··· Task material

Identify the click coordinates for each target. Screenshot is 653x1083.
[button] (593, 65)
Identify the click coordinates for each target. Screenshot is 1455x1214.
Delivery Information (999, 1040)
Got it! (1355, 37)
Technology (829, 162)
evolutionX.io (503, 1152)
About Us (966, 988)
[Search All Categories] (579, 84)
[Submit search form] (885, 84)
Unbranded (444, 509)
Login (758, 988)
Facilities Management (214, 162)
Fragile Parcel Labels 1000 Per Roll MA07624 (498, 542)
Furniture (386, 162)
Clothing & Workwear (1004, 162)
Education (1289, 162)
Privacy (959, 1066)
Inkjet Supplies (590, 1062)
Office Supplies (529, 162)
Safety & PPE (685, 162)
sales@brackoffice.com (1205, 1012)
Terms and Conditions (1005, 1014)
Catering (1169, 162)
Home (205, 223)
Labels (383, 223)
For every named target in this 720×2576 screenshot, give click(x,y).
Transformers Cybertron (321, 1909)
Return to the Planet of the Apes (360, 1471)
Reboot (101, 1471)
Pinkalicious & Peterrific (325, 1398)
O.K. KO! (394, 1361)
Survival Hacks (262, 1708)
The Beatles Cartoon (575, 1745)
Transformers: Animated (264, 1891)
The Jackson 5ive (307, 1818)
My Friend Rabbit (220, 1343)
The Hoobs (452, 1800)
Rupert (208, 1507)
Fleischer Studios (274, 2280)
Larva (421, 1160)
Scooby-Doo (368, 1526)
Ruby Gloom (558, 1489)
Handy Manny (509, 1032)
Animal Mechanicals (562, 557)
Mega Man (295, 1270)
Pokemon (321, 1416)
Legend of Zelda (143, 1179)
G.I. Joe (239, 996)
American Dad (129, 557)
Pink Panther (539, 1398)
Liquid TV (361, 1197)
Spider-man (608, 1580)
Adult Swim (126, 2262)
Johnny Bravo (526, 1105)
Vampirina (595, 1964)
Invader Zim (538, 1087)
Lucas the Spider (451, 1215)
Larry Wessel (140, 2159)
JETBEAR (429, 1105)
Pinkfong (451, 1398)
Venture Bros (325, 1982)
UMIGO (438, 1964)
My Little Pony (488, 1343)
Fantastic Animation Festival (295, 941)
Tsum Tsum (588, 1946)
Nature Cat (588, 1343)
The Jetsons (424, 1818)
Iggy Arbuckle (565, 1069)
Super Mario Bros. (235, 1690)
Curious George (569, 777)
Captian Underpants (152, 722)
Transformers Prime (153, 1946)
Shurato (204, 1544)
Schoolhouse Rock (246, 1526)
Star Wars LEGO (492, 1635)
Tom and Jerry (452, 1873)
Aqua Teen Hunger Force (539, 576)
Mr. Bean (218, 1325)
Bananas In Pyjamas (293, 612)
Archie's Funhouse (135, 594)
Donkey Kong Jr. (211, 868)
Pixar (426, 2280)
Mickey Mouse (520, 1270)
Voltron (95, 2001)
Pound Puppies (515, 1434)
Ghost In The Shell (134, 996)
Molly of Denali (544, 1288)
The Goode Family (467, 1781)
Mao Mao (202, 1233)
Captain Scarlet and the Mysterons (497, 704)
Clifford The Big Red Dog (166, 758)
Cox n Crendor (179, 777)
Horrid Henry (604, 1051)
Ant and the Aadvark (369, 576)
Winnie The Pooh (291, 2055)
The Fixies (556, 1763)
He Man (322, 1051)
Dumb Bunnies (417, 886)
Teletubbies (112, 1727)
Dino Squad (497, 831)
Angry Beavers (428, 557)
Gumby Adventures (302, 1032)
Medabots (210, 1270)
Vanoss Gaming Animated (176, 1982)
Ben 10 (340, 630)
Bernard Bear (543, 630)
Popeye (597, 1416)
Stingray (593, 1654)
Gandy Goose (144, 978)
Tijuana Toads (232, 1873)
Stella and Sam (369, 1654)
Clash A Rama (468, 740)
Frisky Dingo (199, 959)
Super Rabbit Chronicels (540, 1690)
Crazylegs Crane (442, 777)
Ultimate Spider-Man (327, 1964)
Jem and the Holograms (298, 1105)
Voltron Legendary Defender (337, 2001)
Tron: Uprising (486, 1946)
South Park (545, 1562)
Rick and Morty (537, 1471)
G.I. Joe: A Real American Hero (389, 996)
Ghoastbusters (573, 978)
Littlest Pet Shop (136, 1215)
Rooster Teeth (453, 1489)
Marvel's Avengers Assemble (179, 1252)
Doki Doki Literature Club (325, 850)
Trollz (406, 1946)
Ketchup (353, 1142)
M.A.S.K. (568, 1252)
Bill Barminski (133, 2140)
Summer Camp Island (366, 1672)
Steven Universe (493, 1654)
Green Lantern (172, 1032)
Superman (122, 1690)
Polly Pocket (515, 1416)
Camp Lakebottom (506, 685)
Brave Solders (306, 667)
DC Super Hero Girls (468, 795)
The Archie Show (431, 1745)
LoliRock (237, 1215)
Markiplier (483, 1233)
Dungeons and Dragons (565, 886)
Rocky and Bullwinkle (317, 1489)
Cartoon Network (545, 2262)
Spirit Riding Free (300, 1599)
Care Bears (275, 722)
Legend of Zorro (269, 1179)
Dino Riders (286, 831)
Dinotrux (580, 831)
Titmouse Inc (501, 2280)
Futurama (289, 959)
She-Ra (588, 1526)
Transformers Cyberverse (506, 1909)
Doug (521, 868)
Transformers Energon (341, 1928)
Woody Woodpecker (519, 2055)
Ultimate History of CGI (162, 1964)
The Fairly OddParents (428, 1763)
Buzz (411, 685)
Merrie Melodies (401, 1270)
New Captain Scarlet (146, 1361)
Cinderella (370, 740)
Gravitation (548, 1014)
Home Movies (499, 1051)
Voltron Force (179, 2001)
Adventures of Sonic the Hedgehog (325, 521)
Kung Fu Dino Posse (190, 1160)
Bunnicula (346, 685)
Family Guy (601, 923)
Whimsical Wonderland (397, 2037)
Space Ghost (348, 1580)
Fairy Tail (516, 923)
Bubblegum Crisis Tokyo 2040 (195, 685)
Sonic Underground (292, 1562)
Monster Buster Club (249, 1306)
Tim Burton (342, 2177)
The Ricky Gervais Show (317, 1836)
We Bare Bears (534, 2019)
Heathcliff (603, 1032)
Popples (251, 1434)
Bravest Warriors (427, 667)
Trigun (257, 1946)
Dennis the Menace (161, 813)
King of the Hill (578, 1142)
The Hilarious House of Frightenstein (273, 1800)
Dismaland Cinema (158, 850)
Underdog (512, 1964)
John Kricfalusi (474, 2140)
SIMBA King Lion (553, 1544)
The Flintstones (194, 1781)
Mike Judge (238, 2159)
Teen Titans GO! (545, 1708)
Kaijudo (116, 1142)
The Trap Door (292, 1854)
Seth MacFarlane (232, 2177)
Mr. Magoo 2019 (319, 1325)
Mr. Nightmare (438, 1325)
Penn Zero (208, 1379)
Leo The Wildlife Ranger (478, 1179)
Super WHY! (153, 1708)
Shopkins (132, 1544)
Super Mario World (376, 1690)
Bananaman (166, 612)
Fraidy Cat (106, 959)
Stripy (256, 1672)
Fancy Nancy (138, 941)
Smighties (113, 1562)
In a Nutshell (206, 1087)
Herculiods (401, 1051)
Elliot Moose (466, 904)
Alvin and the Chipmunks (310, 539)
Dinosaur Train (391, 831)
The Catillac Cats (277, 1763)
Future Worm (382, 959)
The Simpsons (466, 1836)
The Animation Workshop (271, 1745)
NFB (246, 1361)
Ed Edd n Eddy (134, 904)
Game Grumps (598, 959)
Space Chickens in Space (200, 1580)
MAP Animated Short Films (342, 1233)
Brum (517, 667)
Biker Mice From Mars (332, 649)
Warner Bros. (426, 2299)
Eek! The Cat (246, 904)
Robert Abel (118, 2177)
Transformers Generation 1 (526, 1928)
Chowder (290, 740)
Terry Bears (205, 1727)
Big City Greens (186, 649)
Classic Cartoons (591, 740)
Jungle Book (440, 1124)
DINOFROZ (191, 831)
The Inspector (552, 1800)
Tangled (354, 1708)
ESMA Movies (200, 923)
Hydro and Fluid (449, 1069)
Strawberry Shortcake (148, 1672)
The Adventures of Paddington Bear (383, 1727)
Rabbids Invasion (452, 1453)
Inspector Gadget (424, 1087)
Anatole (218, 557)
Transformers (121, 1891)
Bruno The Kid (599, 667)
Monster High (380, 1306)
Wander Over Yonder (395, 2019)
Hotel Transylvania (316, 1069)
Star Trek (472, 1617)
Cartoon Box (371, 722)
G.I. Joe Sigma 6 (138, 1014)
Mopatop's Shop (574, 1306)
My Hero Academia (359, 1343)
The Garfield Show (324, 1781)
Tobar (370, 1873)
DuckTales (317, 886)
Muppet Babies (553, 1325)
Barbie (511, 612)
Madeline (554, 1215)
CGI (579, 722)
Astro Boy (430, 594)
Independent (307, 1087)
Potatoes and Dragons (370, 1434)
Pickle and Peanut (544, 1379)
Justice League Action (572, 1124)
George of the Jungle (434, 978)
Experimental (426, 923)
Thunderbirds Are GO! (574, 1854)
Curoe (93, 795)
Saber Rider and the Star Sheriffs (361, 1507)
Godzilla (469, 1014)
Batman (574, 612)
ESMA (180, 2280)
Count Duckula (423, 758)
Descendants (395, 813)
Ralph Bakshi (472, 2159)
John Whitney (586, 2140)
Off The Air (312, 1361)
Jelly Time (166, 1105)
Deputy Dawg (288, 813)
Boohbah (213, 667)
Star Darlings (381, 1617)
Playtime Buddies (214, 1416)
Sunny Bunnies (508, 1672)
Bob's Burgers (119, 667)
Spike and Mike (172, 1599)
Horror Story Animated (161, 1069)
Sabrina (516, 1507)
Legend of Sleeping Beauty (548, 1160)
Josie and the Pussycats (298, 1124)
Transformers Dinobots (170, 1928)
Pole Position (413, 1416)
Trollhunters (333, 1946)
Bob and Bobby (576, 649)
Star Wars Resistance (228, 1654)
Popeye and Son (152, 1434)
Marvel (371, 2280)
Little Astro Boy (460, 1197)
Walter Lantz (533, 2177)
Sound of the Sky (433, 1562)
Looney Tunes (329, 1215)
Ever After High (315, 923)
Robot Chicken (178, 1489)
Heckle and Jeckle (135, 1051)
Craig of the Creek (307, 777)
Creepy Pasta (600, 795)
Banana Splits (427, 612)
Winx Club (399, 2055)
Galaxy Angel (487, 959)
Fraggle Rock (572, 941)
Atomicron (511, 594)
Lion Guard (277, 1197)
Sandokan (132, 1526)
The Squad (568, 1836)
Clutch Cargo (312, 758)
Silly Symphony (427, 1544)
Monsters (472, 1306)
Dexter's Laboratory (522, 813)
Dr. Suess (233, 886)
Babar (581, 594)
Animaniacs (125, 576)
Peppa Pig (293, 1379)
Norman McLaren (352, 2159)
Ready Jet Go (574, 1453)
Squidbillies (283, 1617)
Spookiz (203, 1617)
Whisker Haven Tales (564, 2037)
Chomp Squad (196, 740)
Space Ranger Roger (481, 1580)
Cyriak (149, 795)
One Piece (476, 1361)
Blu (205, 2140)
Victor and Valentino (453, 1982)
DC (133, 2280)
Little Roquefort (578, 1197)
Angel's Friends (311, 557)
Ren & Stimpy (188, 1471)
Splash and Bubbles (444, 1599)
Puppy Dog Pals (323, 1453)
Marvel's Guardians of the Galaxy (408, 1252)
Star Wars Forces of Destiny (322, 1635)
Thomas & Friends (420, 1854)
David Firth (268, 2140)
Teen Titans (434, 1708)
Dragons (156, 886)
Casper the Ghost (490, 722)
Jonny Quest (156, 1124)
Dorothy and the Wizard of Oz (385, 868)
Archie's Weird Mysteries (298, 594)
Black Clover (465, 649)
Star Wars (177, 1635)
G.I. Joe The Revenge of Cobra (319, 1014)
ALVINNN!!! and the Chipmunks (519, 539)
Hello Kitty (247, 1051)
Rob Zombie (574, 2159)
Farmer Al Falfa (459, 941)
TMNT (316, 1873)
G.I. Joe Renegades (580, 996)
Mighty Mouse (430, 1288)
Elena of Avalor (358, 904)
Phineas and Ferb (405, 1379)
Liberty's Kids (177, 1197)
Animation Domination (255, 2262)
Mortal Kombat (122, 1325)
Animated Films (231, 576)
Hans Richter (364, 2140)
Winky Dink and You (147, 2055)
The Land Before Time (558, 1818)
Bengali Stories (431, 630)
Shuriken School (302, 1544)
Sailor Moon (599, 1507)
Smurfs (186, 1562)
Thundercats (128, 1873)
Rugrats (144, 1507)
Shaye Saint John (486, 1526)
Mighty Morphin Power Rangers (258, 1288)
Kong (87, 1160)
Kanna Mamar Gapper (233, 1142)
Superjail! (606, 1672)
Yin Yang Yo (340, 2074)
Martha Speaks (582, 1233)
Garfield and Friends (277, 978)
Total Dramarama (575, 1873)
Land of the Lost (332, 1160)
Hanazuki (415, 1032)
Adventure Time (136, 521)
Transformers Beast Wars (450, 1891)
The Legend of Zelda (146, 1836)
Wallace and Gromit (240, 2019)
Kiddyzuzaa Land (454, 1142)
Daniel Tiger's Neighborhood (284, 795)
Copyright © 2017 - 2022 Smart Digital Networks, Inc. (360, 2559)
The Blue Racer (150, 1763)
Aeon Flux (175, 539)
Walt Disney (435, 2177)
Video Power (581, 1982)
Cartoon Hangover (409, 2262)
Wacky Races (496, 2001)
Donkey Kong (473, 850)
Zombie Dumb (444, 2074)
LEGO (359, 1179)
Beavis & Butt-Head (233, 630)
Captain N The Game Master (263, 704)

······

Aim of the task
Scan the entries above and show each line that contains the word "Hero".

Reply to the exercise
G.I. Joe: A Real American Hero (389, 996)
DC Super Hero Girls (468, 795)
My Hero Academia (359, 1343)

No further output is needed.